[EXERCISE OBJECTIVE]:
Throughout the listing below, copy each line containing "photos".
▬▬▬▬▬▬▬▬▬▬
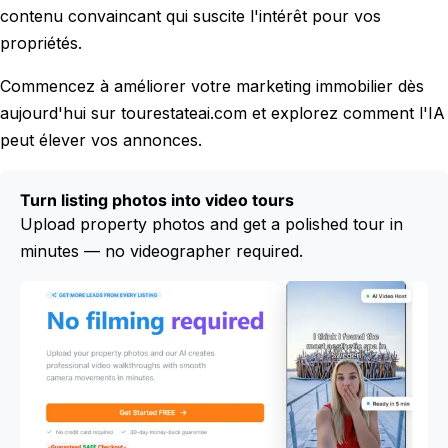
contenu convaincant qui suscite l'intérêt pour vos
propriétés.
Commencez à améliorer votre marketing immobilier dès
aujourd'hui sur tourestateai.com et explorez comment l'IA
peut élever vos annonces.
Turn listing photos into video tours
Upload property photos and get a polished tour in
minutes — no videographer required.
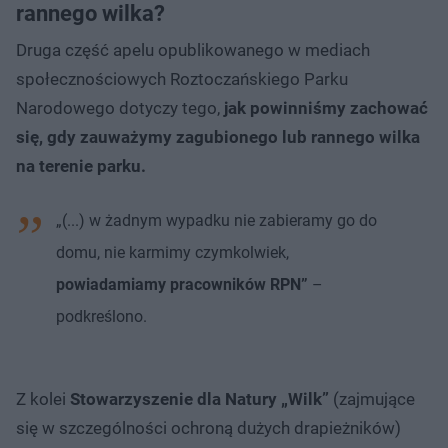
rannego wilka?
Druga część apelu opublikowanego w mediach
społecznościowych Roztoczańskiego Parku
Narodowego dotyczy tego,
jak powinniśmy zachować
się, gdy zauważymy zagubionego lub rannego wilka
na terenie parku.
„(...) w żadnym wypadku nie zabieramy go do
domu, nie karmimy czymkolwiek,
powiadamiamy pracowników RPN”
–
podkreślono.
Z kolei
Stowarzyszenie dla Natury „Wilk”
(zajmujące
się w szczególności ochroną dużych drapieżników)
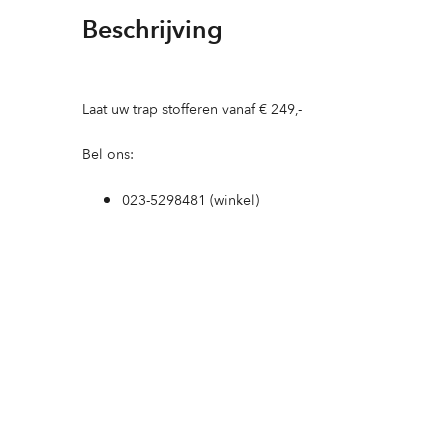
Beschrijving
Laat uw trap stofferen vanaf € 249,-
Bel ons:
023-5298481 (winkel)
▬▬▬▬▬▬▬▬▬▬
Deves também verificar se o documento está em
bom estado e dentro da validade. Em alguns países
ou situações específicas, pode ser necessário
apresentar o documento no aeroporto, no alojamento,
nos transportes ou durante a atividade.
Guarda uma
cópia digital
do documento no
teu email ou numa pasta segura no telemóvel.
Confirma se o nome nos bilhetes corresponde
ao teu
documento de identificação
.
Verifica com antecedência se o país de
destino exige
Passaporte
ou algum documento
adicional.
▬▬▬▬▬▬▬▬▬▬
[COMPLETED TASK]:
Turn listing photos into video tours
Upload property photos and get a polished tour in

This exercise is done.